VPE: Variational Policy Embedding for Transfer Reinforcement Learning

机译：VPE：用于强化转移学习的变式策略嵌入

获取原文

获取原文并翻译 | 示例

页面导航

摘要
著录项
相似文献
相关主题

摘要

Reinforcement Learning methods are capable of solving complex problems, but resulting policies might perform poorly in environments that are even slightly different.
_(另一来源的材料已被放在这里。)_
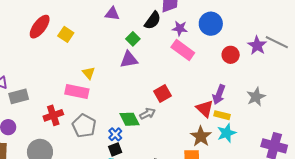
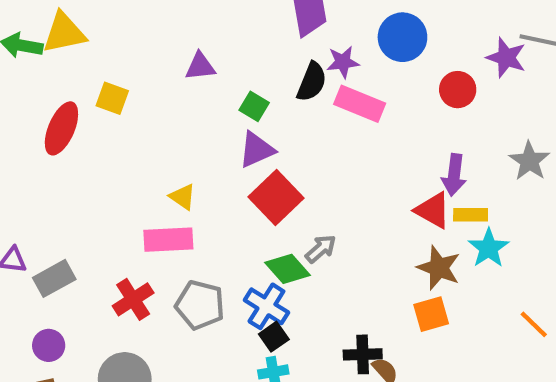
black semicircle: (153, 20) -> (312, 82), moved
yellow square: (66, 34) -> (112, 98), moved
red square: (162, 94) -> (276, 197), moved, size x1.4
blue cross: (115, 134) -> (266, 306), size x1.5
In robotics especially, training and deployment conditions often vary and data collection is expensive, making retraining undesirable. Simulation training allows for feasible training times, but on the other hand suffer from a reality-gap when applied in real-world settings. This raises the need of efficient adaptation of policies acting in new environments.We consider the problem of transferring knowledge within a family of similar Markov decision processes. We assume that Q-functions are generated by some low-dimensional latent variable. Given such a Q-function, we can find a master policy that can adapt given different values of this latent variable. Our method learns both the generative mapping and an approximate posterior of the latent variables, enabling identification of policies for new tasks by searching only in the latent space, rather than the space of all policies. The low-dimensional space, and master policy found by our method enables policies to quickly adapt to new environments. We demonstrate the method on both a pendulum swing-up task in simulation, and for simulation-to-real transfer on a pushing task.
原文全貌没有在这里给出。